Joe Romm, di American Progress e noto editorialista di ClimateProgress, ci scherza su: «Penso che il nome, Winter Storm Jonas, non renda giustizia a questa bufera di neve, soprattutto dal momento che i Jonas Brothers sono un gruppo pop-rock abbastanza innocuo. Suggerisco il nome, Superstorm (Edward) Snowed-In: Perché ha messo al tappeto il DC, ha paralizzato il governo, e poi è fuggito dal Paese». Ma poi Romm invita a prendere molto sul serio Jonas, che è la più grossa tempesta di neve che ha colpito la costa orientale Usa dal 1986, e ha chiesto a due dei migliori climatologi statunitensi: Michael Mann e Kevin Trenberth, se il cambiamento climatico abbia avuto un ruolo nel Big Bilzzard.
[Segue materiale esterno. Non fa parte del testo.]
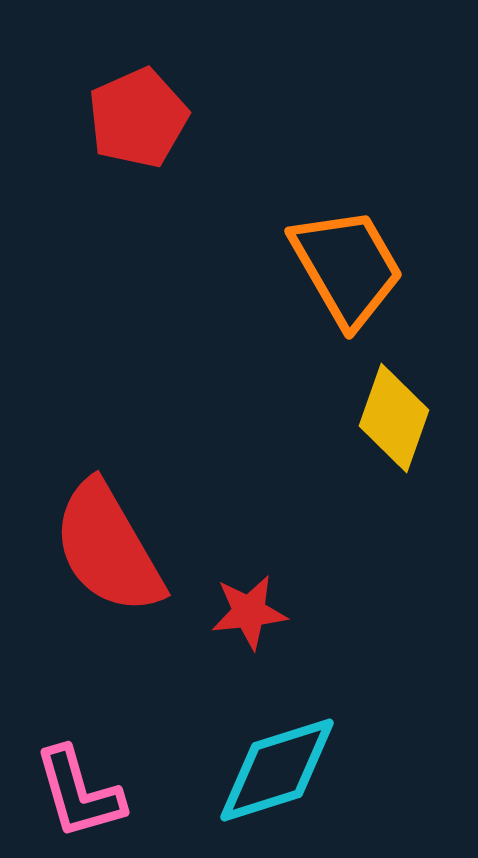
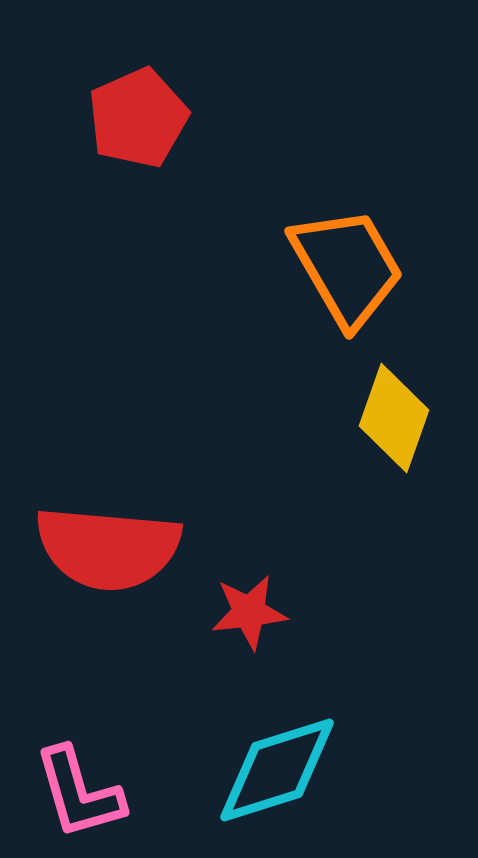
red semicircle: rotated 55 degrees counterclockwise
Secondo Mann, direttore dell’Earth System Science Center della Pennsylvania State University, «Attualmente, non c'è scienza peer-reviewed, che suggerisca che il cambiamento climatico porterà a una maggiore produzione di questi intensi blizzard, proprio per la ragione per la quale stiamo vedendo questa massiccia tempesta: le temperature superficiali dell'Oceano Atlantico insolitamente calde», in particolare al largo della Virginia.
Ma Mann aggiunge che se questa umidità si mescola con un vortice artico, che continueranno ad esserci anche con il riscaldamento globale, «Si ottengono enormi quantità di energia e di umidità, e nevicate mostruose», come quella che ha colpito la costa est degli Usa.
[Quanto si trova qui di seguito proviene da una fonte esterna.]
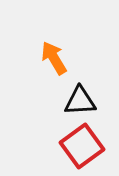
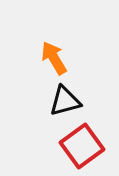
black triangle: moved 15 px left; rotated 12 degrees counterclockwise
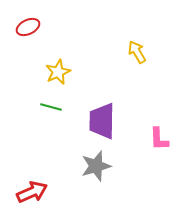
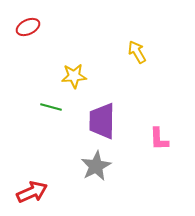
yellow star: moved 16 px right, 4 px down; rotated 20 degrees clockwise
gray star: rotated 12 degrees counterclockwise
Ma gli eco-scettici dicono che queste tempeste enormi invernali sono la prova che il cambiamento climatico non esiste, al contrario di Trenberth, ex cappo della Climate Analysis Section del National Center for Atmospheric Research Usa, che è convinto che in realtà i Big Blizzard siano favoriti dai cambiamenti climatici: «Attualmente la temperatura della superficie del mare sono più di 3 gradi Fahrenheit sopra la norma su distese enormi (1.000 miglia) al largo della costa Nord-Est, di conseguenza, il vapore acqueo nell'atmosfera è circa dal 10 al 15% più alto. Fino alla metà di tutto questo può essere attribuito al cambiamento climatico».
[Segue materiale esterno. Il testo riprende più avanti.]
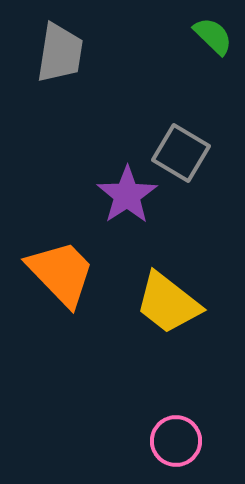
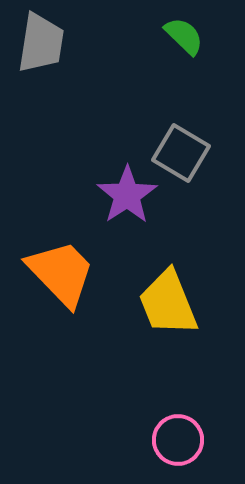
green semicircle: moved 29 px left
gray trapezoid: moved 19 px left, 10 px up
yellow trapezoid: rotated 30 degrees clockwise
pink circle: moved 2 px right, 1 px up
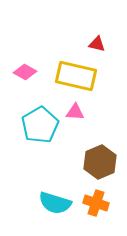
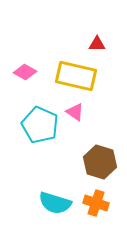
red triangle: rotated 12 degrees counterclockwise
pink triangle: rotated 30 degrees clockwise
cyan pentagon: rotated 18 degrees counterclockwise
brown hexagon: rotated 20 degrees counterclockwise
Mentre gli scettici climatici vedono nella super-tempesta la prova della “bufala” del cambiamento climatico, gli scienziati fanno notare che già molto tempo fa avevano previsto che sarebbe successo proprio questo e Romm paragona il clima del nostro pianeta a un giocatore di baseball dopato di steroidi che batte tutti i record. Quindi la domanda da farsi non è se gli steroidi siano la causa di un home run perché ormai tutti gli eventi meteorologici estremi avvengono in un clima che è diventato più caldo e più umido del normale.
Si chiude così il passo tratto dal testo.